Freya Schack-Arnott is an Australian/Danish cellist who enjoys a multi-faceted career as a soloist and ensemble performer of classical and contemporary repertoire, curator and improviser within experimental music, electronics, popular and cross-disciplinary art forms. Schack-Arnott regularly performs with Australia's leading new music ensembles, including ELISION Ensemble (as core member) and Ensemble Offspring. Her curatorial roles include co-curator/founder of the regular 'Opus Now' music series and previous curator of the NOW Now festival and Rosenberg Museum.
Gooooose (Han Han) is an electronic music producer, visual artist and software developer based in Shanghai, China. His current releases include They (D Force, 2017), Dong 1 (D Force, 2018), Pro Rata (ANTE-RASA, 2019). Gooooose's 2019 SVBKVLT–released RUSTED SILICON received positive reviews from media including boomkat, Resident Advisor, Dusted Magazine, and The Wire. Gooooose has performed live at CTM (Berlin, 2018), Nyege Nyege (Kampala, 2019), Soft Centre (Sydney, 2019), Unsound (Kraków, 2019) and Recombinant (San Francisco, 2019).
Harmony Holiday is a writer, dancer, archivist, director, and the author of four collections of poetry, Negro League Baseball, Go Find Your Father/A Famous Blues, Hollywood Forever, and A Jazz Funeral for Uncle Tom. She lives in New York and Los Angeles.
James Rushford is an Australian composer-performer who holds a doctorate from the California Institute of the Arts, and was a 2018 fellow at Academy Schloss Solitude in Stuttgart. His work is drawn from a familiarity with specific concrète, improvised, avant-garde and collagist languages. Currently, his work deals with the aesthetic concept of musical shadow. James has been commissioned as a composer by ensembles including the BBC Scottish Symphony Orchestra (Glasgow), and Melbourne Symphony Orchestra, and regularly performs in Australia and internationally.
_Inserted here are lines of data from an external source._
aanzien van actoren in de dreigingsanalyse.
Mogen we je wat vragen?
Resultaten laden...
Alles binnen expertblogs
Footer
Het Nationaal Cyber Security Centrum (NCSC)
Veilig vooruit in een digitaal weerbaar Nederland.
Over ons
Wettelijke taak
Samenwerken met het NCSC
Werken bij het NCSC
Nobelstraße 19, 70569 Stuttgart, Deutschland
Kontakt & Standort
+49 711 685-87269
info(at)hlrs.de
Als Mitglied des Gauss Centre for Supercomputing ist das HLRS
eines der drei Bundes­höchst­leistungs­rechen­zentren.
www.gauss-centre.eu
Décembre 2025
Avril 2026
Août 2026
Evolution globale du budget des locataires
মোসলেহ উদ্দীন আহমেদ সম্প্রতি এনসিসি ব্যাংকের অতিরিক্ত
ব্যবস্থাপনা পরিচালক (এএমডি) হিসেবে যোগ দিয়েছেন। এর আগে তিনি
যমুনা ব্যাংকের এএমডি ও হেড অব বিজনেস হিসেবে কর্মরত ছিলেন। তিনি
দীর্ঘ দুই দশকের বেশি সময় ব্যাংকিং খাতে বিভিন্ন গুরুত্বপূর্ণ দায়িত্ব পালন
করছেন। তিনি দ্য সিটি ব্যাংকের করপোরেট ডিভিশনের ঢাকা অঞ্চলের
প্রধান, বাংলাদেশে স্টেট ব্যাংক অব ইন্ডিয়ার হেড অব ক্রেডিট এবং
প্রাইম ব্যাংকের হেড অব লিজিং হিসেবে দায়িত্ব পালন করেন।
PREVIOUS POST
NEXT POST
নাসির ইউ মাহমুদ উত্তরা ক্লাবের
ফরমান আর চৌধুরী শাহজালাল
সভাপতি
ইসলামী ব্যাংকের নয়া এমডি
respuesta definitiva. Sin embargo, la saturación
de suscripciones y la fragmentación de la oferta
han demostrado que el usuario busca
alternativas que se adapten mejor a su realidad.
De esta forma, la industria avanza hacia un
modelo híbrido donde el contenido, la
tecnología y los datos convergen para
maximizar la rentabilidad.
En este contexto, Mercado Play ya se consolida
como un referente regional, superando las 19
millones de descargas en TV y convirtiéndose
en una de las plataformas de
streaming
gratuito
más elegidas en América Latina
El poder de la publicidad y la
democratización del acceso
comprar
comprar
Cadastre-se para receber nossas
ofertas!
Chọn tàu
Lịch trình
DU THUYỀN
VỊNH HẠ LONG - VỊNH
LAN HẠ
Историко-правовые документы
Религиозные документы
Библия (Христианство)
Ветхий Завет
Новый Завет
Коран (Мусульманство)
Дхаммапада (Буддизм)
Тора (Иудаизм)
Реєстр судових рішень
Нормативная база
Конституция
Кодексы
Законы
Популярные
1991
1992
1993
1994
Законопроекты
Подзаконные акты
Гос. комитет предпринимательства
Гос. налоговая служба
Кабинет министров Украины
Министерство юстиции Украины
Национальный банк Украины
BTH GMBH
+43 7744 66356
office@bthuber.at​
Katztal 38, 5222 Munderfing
Jessica Aszodi is an Australian-born, London-based vocalist who has premiered many new pieces, performed work that has lain dormant for centuries, and sung roles ranging from standard operatic repertoire to artistic collaborations. She has been a soloist with ensembles including ICE; the Melbourne, Sydney and Adelaide Symphony Orchestras; and San Diego and Chicago Symphony Orchestras’ chamber series. Aszodi can be heard on numerous recordings and has sung in festivals around the world. She holds a Doctorate of Musical Arts from the Queensland Conservatorium, an MFA from the University of California, and is co-director of the Resonant Bodies Festival (Australia), and artistic associate of BIFEM.
Kt Spit (Katie Collins) is an artist and musician based in Narrm (Melbourne). Lyrically and visually her work explores subcultural narratives and challenges dominant representations of loss, grief, and true love. In 2015 Kt independently released her debut album, Combluotion, and in 2019 will release a visual album entitled Kill the King.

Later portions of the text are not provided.